John and Leslie took their 3 year old son Jason to Disneyland.
They had a smashingly energized time
Everyone was excited as they ran from Dumbo the Flying Elephant to Its a Small World — stopping for a visit with Mickey and Goofy along the way.
Then they carromed off to the Chip ‘n Dale Treehouse.
After having lunch at Clarabelle’s they hop skipped through the crowd until they reached Big Thunder Ranch. At the Big Thunder Ranch they eagerly petted goats, donkeys and pigs.
Next came a ride on the Casey Jr. Circus Train.
Then they hustled off to Goofy’s Playhouse. The day continued in this zip zap manner until . . .
Enough time had been spent in the park for one day
Time to cut out.
Time to relax.
Time to return to the hotel and get a bit of rest.

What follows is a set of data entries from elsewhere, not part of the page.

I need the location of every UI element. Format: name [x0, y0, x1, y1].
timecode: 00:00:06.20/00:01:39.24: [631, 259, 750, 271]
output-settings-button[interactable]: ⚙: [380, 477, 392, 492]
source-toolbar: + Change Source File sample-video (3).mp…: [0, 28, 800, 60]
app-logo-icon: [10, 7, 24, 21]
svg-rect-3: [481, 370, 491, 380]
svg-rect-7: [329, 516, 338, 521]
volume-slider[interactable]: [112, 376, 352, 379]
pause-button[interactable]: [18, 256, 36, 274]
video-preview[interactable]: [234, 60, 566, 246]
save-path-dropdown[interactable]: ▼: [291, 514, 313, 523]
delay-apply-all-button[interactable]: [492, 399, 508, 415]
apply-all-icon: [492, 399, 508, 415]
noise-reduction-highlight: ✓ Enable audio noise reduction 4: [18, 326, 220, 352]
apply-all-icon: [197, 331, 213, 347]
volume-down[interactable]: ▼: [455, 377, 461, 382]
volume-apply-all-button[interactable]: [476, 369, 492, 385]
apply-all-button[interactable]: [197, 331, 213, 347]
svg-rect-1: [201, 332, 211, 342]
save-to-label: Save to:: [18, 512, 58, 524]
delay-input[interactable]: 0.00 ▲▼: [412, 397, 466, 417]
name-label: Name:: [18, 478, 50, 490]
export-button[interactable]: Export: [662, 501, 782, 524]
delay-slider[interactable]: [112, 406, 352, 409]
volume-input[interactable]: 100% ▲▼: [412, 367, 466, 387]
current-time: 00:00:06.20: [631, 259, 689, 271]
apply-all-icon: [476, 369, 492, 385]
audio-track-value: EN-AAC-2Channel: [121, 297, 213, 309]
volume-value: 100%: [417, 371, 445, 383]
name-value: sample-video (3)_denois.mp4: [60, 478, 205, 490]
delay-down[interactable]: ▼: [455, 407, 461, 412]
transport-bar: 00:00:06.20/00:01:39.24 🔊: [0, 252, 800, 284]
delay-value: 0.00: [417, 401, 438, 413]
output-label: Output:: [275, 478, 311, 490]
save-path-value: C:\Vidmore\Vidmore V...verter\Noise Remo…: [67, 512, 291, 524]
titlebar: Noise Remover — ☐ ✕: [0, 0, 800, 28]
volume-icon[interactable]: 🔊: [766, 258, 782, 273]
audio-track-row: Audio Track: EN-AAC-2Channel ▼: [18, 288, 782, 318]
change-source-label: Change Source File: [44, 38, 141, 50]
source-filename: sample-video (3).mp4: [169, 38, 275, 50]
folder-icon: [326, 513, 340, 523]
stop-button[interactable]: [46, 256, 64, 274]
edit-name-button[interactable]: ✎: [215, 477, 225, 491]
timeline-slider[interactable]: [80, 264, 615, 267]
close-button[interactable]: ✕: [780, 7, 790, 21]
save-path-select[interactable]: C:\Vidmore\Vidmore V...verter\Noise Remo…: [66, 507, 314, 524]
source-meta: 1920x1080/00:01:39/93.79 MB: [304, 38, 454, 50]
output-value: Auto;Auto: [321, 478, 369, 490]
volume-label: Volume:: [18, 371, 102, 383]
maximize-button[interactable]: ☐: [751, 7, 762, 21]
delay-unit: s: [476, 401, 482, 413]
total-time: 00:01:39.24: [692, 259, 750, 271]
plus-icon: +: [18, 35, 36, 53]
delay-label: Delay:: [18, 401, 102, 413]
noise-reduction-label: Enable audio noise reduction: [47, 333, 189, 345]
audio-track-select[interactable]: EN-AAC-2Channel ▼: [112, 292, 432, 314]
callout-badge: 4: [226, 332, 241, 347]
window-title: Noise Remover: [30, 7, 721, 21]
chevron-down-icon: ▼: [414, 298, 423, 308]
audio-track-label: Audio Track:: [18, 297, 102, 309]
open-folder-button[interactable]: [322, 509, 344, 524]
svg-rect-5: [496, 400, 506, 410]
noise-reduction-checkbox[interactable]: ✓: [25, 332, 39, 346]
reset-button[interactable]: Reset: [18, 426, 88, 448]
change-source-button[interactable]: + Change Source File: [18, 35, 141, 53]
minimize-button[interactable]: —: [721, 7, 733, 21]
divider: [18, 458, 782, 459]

After a lot of cajoling Jason was convinced it was time to leave the park for the day and more excitement would be on the menu for tomorrow
Walking back through the musically accompanied streets, through lighted walkways, in the midst of the strolling crowd Jason danced then dawdled then darted then dragged.
Peace at the end of the stroll
The trio finally reached their room where John and Leslie expected Jason to lay his head on the soft pillow, close his eyes and drift off to amusement park dreams. (Did I mention that John and Leslie are wonderful, loving parents who are, none the less, quite naïve?)
Jason was tired.
More importantly, Jason was wired.
Jason could whine. He could cry. He could jump. He could cry. He could roll. He could cry. What Jason couldn’t do was let go of the emotions and excitement rushing through his very being.
So what should John and Leslie do:
- Rush back to the park and let Jason run it off
- Turn on the TV and plunk Jason down to watch action cartoons
- Turn the lights down low and read a quiet bed time story
Which did you choose?
If you chose the first answer you are more naïve than Jason’s Mommy and Daddy. The second choice is, well, you know – dumb.
If Jason is to calm down he must be put into an atmosphere of calm. Quiet time. Slow down to lay down.
Here is another story.
Amber was on her normal Saturday routine when she received a call from an animal control officer.
It seems that the dog she had cared for last week was injured.
What was wrong?
Why was animal control calling her?
The dog was fine the last time she saw him
She had gladly taken in the sweet dog when a friend’s friend had asked her to care for his pet while he went on a trip with friends.
Amber is known amongst her family and friends as a pet lover. She is often called on by those who know her asking for pet sitting favors. She loves it. She is happy to accommodate her fellow pet lovers.
The police were called
Now, the friend’s friend had called the police and reported her for animal cruelty.
A bit later the officer and the pet owner showed up at Amber’s house to “discuss” the issue with the injured dog in tow. Only minutes into the discussion Amber realized the animal control officer was flirting with the friend’s friend.
This was getting more and more ridiculous
A couple of hours later the officer, the friend’s friend and the dog had all left Amber standing in her yard wondering what had happened and what was to happen next. The friend’s friend could press charges and the officer was impressed with the friend’s friend’s story. The officer thought the friend’s friend could easily prove Amber had damaged his dog.
So what should Amber do:
- Call the friend (with the terrible friend) and let her have it
- Grab the keyboard and swiftly get her feelings on the screen
- Pick up her pen and her journal and . . .
Which did you choose?
Calling the friend with electric tension in the air would be akin to running back to the amusement park. Rapid click clacking of keyboard keys and ricocheting thoughts is much like asking children to calm down in the midst of a TV cartoon blitz.
Slowing the thoughts with the quiet and strength of ink to paper allowed Amber to relieve tension, regain control and think through her options.
Everybody calm down
Just as Jason needed and deserved a calm down time, so did Amber. Setting and atmosphere are important for wired children and overcome adults.
By the way, I’ve experienced the small child at the amusement park scenario as well as the friend’s friend scenario – complete with female animal control officer flirting with the dog owner.